Antiviral marks the directorial debut of the offspring of the acclaimed master of fucking weird; David Cronenberg. I came in to this film extremely curious as to what kind of director Brandon would be. Would he reject the types of films his father made and find his own style or would he embrace his heritage and try to “out-weird” the old man? It’s safe to say after watching it that it’s the latter.

Antiviral stars Caleb Landry Jones as Syd March. You will probably know him best playing a young Banshee in X-Men: First class. Here his acting chops are put to the test as he plays Mister March who works for a company which in this not too distant future or perhaps even an alternate reality (not too sure) harvests celebrity illnesses and injects them in to paying customers. Celebrity infatuation has reached some truly twisted heights. How twisted you ask? Well let’s just say that a strange kind of cannibalism is putting it lightly.

Syd is something of a double agents. In his day to day he is a productive member of the corporate team that sells celebrity illness with gusto. The real money of course is in the black market stuff and he uses his access to the viral stock to infect himself and effectively “steal” the diseases in order to re-sell them on the secondary market.

One such celebrity client is Hannah Geist (Sarah Gadon) who is not only one of the worlds most sought after celebrities but also the exclusive partner for Syd’s company. On a routine sampling Syd injects himself with far more than he bargained for. A deadly manufactured viral agent that slowly and painfully kills its host. Syd must find a cure to save his life but to do that he must first discover who made the virus and why.

I was aware of the films premise well beforehand having heard a lot about it from the horror community. I had the slight expectation that I was about the be bludgeoned in the head with the concept that if we don’t change our celebrity obsessed culture this is the world we have to look forward to. While, I welcome social commentary in my movie watching experience I find that all too often the exaggerated take on a current trend in the world is in fact the only thing these movies have going for them. I’m happy to say that there is so much more going on here on top of the commentary.

This is a brilliant and well crafted story that touches on more than mob mentality when it comes to celebrities and touches on what fame is. It proposes how we ourselves can use celebrities to replace the emptiness in our lives like a new religion because it’s more tangible.

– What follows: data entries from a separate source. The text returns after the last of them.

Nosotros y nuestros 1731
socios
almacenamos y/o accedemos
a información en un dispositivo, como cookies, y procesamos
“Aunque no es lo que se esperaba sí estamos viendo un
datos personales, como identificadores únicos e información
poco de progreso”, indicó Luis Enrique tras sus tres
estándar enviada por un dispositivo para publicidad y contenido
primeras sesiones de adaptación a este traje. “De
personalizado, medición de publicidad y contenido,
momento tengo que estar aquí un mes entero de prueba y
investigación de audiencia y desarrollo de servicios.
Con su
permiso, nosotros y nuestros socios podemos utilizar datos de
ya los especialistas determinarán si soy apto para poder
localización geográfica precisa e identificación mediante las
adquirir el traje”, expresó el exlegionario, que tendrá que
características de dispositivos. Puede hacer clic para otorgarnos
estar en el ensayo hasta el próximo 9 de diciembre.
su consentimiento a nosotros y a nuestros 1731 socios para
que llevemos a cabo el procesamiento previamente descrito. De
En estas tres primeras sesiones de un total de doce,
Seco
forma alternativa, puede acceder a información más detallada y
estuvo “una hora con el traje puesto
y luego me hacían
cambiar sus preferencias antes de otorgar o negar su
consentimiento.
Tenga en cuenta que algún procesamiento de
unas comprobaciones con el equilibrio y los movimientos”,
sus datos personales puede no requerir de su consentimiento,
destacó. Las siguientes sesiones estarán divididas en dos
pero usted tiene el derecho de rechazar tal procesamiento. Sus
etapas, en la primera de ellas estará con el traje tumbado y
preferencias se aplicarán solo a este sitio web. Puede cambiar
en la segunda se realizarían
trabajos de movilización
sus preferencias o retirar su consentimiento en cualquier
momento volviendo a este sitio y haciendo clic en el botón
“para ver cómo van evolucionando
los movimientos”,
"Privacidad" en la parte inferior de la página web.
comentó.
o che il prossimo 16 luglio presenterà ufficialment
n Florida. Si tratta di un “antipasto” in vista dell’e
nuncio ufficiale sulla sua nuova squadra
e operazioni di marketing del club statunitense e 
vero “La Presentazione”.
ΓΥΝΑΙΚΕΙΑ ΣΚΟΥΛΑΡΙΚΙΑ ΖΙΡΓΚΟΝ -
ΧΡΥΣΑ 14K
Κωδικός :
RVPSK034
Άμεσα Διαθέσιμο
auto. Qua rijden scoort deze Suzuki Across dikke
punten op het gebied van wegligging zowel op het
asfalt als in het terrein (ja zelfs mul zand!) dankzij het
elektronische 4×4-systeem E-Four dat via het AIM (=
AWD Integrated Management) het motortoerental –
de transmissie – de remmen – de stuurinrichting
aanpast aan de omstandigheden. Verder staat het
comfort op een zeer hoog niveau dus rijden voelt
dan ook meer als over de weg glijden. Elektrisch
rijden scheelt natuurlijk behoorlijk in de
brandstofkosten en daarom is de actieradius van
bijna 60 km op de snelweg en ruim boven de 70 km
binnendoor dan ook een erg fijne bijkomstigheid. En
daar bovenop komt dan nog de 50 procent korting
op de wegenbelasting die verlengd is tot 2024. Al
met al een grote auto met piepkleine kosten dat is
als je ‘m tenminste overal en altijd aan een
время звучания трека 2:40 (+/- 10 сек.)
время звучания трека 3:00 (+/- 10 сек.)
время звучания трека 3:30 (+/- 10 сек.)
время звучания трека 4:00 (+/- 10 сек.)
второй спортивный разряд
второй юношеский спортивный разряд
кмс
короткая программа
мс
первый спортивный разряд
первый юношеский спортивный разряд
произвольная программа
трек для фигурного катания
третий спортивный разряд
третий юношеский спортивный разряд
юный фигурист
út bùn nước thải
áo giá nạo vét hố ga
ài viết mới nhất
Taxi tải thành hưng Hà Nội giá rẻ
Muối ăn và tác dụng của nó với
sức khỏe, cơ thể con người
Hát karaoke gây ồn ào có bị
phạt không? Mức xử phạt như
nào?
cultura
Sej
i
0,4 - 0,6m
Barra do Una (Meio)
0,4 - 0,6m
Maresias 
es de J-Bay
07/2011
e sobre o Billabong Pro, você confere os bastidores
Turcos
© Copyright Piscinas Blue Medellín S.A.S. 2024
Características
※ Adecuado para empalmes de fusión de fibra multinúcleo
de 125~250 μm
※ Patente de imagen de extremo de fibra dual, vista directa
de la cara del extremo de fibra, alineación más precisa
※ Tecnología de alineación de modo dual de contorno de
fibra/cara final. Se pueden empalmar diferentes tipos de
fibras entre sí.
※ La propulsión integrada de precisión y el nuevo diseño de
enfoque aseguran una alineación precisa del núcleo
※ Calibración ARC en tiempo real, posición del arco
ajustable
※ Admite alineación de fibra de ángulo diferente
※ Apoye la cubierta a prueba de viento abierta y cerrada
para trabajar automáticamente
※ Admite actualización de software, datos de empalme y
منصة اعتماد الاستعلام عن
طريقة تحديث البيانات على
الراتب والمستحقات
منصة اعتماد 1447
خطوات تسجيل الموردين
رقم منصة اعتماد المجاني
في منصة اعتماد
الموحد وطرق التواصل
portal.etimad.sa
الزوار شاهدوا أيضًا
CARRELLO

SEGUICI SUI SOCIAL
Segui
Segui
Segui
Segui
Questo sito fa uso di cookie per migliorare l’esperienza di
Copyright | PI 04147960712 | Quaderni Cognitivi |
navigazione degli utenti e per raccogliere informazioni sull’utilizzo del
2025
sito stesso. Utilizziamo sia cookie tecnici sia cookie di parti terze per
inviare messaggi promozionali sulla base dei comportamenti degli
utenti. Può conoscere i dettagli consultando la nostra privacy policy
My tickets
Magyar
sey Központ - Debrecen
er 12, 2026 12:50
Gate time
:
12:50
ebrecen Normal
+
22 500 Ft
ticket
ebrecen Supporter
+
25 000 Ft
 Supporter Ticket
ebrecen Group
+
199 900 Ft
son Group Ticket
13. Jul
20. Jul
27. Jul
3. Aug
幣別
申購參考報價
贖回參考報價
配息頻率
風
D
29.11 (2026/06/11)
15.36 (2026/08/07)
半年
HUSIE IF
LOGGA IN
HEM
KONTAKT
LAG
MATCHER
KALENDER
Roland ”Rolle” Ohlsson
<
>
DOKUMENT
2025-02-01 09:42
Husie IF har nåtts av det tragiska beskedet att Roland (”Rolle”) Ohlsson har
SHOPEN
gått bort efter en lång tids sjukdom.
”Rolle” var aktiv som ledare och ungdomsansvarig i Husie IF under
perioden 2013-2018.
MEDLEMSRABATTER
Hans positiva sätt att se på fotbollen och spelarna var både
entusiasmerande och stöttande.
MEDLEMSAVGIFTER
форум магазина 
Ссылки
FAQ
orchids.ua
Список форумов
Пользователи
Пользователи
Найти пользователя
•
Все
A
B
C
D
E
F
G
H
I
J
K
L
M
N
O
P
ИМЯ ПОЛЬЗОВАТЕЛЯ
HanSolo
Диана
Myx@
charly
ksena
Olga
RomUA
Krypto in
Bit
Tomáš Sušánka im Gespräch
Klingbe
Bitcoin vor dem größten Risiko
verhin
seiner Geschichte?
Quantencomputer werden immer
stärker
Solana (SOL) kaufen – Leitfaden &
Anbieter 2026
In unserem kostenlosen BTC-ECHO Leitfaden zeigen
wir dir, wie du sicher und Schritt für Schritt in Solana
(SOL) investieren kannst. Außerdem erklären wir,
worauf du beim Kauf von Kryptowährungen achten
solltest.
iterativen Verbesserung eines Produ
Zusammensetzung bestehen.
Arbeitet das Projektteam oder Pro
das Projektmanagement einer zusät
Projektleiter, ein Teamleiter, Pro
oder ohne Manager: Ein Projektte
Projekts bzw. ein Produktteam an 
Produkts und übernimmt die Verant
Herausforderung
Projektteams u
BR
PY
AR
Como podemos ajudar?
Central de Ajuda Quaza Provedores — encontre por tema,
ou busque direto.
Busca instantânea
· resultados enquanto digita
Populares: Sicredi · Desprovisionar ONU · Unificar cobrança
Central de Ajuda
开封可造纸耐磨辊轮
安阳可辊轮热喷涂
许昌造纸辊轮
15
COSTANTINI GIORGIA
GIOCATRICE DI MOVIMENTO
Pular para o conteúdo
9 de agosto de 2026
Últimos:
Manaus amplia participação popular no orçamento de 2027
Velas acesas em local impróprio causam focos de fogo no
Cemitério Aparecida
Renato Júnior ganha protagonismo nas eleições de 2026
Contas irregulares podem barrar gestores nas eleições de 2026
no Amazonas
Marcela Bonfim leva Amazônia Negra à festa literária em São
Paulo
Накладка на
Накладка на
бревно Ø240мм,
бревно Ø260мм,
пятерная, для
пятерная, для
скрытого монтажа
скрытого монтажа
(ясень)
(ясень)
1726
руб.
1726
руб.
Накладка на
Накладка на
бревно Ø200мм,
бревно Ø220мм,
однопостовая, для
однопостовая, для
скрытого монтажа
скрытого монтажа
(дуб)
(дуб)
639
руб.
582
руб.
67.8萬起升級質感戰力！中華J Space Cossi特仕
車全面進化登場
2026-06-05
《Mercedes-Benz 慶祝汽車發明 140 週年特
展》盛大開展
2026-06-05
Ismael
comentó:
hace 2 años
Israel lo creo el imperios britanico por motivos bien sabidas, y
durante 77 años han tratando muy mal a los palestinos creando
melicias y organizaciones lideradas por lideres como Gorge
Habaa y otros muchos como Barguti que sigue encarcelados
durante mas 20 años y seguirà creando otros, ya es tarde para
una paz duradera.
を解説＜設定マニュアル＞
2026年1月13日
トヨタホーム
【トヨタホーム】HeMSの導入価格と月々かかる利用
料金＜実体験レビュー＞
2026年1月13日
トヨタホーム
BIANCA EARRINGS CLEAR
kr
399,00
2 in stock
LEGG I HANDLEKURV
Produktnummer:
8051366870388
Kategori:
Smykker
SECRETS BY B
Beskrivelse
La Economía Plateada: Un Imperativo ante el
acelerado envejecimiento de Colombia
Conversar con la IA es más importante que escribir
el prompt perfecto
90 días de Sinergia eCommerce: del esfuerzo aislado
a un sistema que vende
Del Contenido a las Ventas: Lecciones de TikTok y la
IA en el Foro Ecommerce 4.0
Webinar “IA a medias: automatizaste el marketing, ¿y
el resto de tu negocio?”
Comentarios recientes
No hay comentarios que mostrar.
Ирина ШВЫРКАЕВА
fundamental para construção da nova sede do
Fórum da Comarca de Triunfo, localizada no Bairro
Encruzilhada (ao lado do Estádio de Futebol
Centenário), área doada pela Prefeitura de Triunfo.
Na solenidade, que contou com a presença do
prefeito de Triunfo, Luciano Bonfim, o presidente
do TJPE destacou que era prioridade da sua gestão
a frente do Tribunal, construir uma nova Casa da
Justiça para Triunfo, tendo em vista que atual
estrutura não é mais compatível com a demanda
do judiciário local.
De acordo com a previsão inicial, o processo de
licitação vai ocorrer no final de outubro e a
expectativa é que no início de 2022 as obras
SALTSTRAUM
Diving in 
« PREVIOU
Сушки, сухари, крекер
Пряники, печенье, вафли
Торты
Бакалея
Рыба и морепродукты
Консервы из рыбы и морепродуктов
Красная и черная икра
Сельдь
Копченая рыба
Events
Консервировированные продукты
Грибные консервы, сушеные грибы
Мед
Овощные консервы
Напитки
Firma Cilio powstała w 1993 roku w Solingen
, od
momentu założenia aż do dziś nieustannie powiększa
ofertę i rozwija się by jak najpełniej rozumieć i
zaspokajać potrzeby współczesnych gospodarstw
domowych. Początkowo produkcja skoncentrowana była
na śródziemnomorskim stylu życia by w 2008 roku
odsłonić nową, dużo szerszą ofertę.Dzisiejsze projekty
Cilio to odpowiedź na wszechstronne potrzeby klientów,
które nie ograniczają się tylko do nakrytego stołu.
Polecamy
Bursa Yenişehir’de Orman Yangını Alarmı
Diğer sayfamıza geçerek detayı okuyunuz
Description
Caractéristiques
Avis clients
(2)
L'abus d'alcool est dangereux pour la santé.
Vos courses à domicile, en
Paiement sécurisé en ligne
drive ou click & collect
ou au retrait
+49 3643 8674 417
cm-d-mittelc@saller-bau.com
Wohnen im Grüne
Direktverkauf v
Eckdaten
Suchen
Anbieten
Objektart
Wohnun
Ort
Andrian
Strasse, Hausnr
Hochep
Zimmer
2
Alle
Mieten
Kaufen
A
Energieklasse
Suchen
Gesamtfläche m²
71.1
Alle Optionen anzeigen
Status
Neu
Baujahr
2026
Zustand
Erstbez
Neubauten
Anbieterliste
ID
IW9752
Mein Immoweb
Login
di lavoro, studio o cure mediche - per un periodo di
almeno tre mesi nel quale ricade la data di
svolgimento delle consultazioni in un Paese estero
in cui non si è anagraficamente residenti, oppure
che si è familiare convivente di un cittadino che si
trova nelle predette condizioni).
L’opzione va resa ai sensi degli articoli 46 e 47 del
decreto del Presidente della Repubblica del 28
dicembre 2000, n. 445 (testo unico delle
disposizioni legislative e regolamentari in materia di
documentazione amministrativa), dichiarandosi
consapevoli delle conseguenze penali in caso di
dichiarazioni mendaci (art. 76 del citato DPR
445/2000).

Anyone squeamish around blood or needles should probably stay at home. Not only are the injection shots graphic and numerous. They’re also real. The brief moments of gore are well worth it and nothing is without purpose. The real triumph here is with Caleb Landry Jones’ performance. Had a lesser actor been put in his place there is no doubt in my mind this film would have not had half the impact. That isn’t to say there isn’t a wonderful cast surrounding him, especially with the added boon of Malcolm McDowell.

For his first film coming out the gate Brandon Cronenberg has a lot to be proud of. It would be easy to throw away his involvement in the film industry as nothing but nepotism but at the end of the day. You still have your name on a movie that you wrote and directed that will cause you to sink or swim.  This is a thoughtful, brilliant, and downright messed up original work that like his father’s films before him is almost unclassifiable. Except if you’re going with the aforementioned “Cronenberg”.